(Your goal):
Count the lines below that contain the word "tribuo" and give only that number.

(Input for this task):
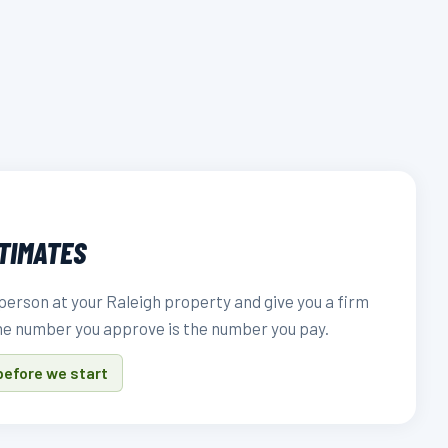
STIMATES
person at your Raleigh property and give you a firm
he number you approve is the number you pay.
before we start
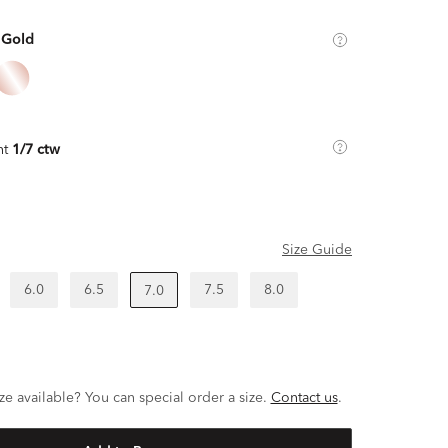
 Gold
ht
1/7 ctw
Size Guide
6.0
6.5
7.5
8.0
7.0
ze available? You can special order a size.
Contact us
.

...

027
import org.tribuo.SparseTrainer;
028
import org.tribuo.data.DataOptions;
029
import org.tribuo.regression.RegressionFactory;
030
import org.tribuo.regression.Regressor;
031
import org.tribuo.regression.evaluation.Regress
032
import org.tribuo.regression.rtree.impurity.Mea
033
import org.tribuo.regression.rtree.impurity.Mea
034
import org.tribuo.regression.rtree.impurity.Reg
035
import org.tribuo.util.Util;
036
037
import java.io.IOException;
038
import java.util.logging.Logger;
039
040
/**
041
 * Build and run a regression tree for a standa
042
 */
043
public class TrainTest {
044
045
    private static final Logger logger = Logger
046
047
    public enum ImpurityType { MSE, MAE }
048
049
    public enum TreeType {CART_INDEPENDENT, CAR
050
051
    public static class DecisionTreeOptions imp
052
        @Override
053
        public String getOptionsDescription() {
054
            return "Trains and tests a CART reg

(Response to this task):
9